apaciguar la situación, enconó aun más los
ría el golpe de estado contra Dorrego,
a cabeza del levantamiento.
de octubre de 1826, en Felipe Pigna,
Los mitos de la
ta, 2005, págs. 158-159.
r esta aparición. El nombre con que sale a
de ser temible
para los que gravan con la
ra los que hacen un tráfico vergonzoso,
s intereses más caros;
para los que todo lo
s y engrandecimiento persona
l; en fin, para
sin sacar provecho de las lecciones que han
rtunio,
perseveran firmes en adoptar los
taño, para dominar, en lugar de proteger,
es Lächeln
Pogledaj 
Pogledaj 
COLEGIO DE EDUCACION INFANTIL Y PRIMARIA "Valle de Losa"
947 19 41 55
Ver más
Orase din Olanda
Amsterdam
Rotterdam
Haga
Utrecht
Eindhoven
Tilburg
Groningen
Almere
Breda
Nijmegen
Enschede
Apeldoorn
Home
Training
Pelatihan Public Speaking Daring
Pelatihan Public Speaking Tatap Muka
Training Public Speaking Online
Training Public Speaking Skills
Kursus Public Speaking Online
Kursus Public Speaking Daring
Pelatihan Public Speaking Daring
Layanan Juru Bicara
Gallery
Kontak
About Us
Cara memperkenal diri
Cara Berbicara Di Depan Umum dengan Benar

____________

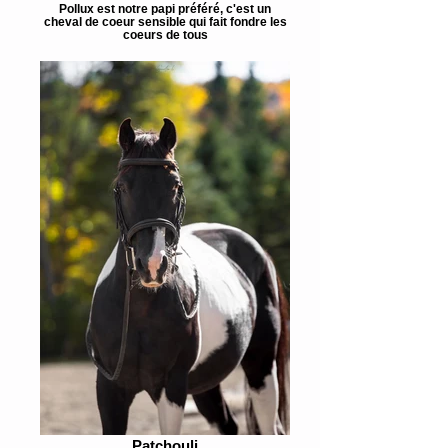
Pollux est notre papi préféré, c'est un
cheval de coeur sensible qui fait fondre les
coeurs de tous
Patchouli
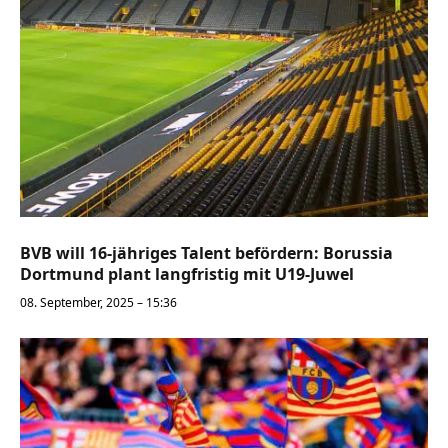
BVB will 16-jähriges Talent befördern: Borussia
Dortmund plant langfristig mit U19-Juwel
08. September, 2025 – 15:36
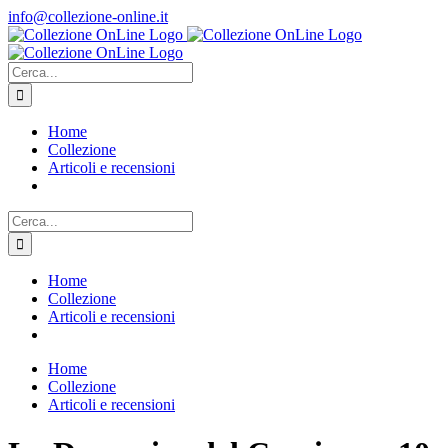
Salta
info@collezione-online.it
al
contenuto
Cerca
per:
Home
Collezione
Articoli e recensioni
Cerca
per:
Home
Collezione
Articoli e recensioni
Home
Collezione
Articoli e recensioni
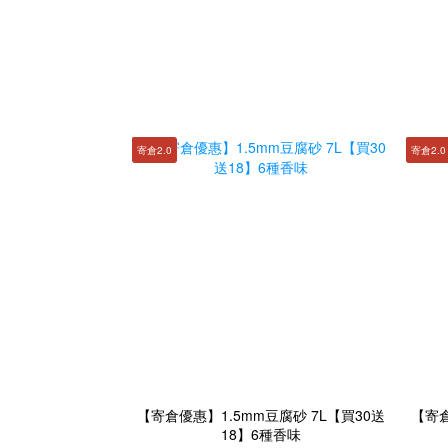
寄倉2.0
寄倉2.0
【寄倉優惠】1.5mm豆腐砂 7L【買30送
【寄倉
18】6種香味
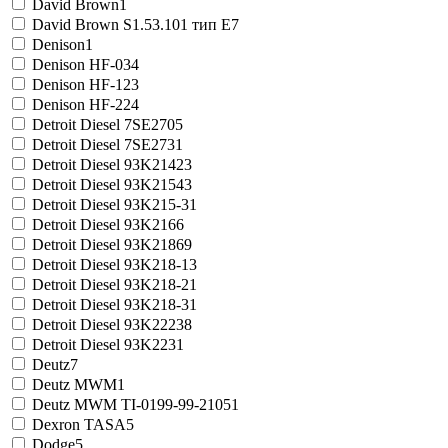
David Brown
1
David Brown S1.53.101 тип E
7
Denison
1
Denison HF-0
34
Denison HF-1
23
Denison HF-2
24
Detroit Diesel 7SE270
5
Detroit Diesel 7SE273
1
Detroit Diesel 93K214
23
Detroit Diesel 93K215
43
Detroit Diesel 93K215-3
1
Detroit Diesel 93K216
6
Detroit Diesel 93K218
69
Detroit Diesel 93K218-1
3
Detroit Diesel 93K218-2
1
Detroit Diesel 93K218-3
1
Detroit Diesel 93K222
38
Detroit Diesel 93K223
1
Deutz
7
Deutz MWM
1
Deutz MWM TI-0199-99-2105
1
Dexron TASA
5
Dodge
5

____________

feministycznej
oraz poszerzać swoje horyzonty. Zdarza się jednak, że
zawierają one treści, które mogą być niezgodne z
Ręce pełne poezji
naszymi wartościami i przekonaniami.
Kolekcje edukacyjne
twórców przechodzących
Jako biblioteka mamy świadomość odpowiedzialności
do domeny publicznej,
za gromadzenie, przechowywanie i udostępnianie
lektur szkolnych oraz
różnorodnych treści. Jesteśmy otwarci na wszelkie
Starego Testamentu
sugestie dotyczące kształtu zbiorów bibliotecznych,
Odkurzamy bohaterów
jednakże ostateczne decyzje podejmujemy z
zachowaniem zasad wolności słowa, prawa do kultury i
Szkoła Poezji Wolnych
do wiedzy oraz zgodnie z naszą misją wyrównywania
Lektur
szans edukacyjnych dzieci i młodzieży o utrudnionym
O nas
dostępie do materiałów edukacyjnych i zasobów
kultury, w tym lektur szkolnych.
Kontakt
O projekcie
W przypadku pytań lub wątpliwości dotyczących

____________

*Directions*: List all lines from the entries that include the word "Brown".

*Response to the exercise*:
David Brown
David Brown S1.53.101 тип E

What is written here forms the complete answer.